Notwithstanding their thus being frequently in company with white men
and Christians, they still retain many of the barbarous habits, and
much of the superstitious belief of their forefathers, aggravated, I
regret to say, by some of the vices of the whites.

Among the number of those just mentioned was an individual who had
acquired considerable influence among his tribe, from his pretending
to be skilled in the art of divination. This man told his fellows that
he had had a communication from the Great Spirit, who assured him that
he would become the greatest man in Hudson's Bay if he only followed
the course prescribed to him, which was, first, to cut off their own
trading post, and then with the spoil got there to hire other Indians,
who should assist in destroying all the other posts the Company
possessed in the country. Accordingly, it was determined to carry
their design into execution, whenever a favourable opportunity
occurred. This was not long in presenting itself. They came one day to
the establishment, and told the people that the "man of medicine" had
come for the purpose of performing some extraordinary feat that would
astonish them all. The silly creatures believed the story, and went to
the borders of the lake, where they observed the sorcerer showing off
a variety of antics very much to their amusement. The conspirators,
seeing this part of the stratagem succeed, rushed into the house, and
immediately despatched Mr. Corrigal and his family. The men, hearing
the report of the guns, hastened back towards the house. The two that
first arrived were saluted by a volley of balls; the one fell dead,
the other fled. The third, seeing what had happened, seized his
youngest child, and also fled. The murderers pursued. The poor fellow,
encumbered by the weight of his child, necessarily fell behind. A ball
from the pursuers killed the child, and wounded him in the hand.
Dropping, then, the lifeless body, he soon came up with his fellow,
and both escaped without further injury.

It was about noon when they began their flight. One of them reached
Moose Factory next day about noon, the other soon after. The
distance--nearly sixty miles--travelled in so short a space of time,
may appear incredible; but fear gave them wings, they fled for their
lives and never halted. One of them, my informant, lost all the toes
of one of his feet by the frost.

Measures were immediately adopted to frustrate the further diabolical
designs of the Indians, as well as to avenge the innocent blood that
had been shed. Messengers were despatched with all possible haste to
Rupert's house, the nearest post, to give the alarm, and a party of
men, under an efficient leader, was sent to seize the murderers.

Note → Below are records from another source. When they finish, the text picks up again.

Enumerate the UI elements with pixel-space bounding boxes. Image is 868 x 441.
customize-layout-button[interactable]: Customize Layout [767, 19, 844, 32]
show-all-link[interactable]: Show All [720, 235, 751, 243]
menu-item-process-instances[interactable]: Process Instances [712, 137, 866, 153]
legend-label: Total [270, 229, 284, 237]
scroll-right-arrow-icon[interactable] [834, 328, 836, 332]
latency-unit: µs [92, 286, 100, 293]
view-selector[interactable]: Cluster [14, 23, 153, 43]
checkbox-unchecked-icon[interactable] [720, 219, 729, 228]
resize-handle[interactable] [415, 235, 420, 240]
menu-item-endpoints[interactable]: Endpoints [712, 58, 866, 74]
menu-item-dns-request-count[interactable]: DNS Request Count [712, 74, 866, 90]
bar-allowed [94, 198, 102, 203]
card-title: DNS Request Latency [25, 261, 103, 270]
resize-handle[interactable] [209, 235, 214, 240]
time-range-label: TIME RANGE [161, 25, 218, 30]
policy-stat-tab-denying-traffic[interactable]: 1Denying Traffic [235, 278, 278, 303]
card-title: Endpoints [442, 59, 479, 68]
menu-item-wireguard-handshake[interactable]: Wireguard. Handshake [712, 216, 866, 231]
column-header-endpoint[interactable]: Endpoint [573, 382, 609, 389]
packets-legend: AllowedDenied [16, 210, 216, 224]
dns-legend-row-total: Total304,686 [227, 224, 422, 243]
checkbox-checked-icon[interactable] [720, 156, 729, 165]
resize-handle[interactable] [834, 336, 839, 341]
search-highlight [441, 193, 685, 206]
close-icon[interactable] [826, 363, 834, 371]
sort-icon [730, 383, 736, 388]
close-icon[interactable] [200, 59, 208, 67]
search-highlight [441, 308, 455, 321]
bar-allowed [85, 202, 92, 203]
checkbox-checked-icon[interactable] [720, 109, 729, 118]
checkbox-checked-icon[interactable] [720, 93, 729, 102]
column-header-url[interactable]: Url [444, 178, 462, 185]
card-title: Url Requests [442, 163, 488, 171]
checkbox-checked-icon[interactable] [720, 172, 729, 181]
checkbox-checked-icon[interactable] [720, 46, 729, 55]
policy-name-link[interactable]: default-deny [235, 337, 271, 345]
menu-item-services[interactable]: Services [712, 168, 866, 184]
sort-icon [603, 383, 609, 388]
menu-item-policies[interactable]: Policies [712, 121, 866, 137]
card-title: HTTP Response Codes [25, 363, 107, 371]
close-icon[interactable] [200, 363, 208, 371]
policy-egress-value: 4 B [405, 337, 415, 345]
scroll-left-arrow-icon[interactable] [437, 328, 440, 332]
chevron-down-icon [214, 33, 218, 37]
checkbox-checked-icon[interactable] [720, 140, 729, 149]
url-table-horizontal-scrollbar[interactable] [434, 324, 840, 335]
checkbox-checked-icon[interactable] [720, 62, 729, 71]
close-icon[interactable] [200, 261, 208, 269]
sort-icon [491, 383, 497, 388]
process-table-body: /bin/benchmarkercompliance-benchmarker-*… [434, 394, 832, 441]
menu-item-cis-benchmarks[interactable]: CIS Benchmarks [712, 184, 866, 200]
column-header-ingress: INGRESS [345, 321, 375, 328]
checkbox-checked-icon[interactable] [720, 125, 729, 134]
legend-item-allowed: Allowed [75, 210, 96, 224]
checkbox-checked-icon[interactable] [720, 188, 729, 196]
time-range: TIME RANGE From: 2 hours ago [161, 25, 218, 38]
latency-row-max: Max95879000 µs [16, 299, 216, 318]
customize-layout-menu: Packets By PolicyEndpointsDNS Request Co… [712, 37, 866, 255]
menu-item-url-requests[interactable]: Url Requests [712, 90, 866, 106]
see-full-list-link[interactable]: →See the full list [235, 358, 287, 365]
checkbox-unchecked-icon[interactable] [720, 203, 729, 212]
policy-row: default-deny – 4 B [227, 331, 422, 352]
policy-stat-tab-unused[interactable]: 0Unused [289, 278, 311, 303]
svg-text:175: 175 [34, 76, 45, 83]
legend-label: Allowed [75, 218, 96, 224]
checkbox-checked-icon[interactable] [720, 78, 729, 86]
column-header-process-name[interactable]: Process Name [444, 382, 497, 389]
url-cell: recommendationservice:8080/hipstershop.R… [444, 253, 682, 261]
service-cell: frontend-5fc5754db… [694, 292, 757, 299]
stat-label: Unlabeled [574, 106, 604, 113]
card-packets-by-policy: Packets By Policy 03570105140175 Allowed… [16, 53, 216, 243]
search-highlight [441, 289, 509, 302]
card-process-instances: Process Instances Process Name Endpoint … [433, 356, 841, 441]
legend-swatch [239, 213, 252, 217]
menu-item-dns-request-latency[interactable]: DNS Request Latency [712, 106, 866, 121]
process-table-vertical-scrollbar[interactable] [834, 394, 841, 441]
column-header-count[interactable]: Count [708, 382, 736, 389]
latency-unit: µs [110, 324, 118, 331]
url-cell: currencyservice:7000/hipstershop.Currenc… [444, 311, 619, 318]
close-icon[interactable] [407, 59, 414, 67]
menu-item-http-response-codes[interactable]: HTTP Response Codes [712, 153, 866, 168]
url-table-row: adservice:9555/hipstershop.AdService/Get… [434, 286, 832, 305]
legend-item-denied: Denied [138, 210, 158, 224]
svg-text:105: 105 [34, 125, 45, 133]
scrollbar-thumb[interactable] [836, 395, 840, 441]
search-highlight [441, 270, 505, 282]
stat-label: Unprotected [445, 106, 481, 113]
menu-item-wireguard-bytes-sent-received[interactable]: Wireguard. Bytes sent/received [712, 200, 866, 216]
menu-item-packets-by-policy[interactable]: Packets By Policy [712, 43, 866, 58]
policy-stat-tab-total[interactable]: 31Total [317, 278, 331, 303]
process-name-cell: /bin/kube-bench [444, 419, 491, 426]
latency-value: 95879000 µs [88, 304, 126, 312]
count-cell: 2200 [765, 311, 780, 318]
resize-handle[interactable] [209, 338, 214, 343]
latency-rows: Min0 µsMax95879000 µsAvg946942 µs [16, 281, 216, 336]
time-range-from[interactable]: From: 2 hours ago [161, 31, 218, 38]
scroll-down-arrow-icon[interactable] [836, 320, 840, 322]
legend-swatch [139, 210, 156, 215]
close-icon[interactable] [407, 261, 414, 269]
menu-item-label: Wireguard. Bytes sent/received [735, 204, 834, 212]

This
expedition, however, proved unsuccessful, as the Indians could not be
found in that direction; but, in the meantime, two of them who had
come to Rupert's house to "spy the land," were seized and sent bound
to Moose Factory, and one of them was compelled to act as guide to
another party. Led by him, they approached the camp without being
perceived, and found the "man of medicine" sitting very composedly in
his tent, surrounded by the spoils he had taken from the fort. He was
secured, and the rest of his associates, who were absent hunting, were
soon "tracked," and secured likewise. They then all underwent the
punishment they deserved.

The fort presented a horrible spectacle. Men, women, and children
shared the same fate, and the mangled limbs of their victims were
scattered among the articles of property which the wretches, not being
able to carry off with them, had attempted to destroy.



CHAPTER XIV.

FALL THROUGH THE ICE--DANGEROUS ADVENTURE AT A RAPID--OPPONENTS GIVE
IN--ORDERED TO LA CHINE--TREATMENT ON MY ARRIVAL--MANNERS, HABITS,
AND SUPERSTITIONS OF THE INDIANS--FEROCIOUS REVENGE OF A SUPPOSED
INJURY--DIFFERENT METHODS OF THE ROMAN CATHOLIC AND PROTESTANT
MISSIONARY--INDIAN COUNCILS--TRADITION OF THE FLOOD--BEAVER-HUNTING--
LANGUAGE.


Finding that my presence was more wanted at the outpost than
elsewhere, I resolved on taking up my residence there for the winter
1831-32. Our active opponent gave us much annoyance, causing great
expense to the Company, without any benefit to himself; on the
contrary, it ultimately ruined him.

While accompanying our party on a trading excursion in the beginning
of winter, I had a very narrow escape. We were travelling on the
Gatineau, a very rapid stream that joins the Ottawa, a little below
Hull. A young lad, interpreter to the opposition, and I, had one
morning gone considerably in advance of the others, walking smartly
to keep ourselves warm, when I suddenly broke through the ice. The
current here running strong, I should soon have been swept under the
ice, had I not, by extending my arms upon it on either side of me,
kept my head above water. At the hazard of his own life, my companion
came to my assistance; but the ice was too weak to admit of his
approaching sufficiently near to reach me his hand; he therefore cut a
long pole, and tying his belt to it, threw it to me; and laying hold
of it, I dragged myself on the sound ice. But the danger was not yet
over; the weather was intensely cold, so that my clothes were soon
frozen solid upon me, and having no means of lighting a fire, I ran
into the woods; and in order to keep my body from being frozen into
the same mass with my clothes, continued running up and down with all
my might, till the rest of the party arrived.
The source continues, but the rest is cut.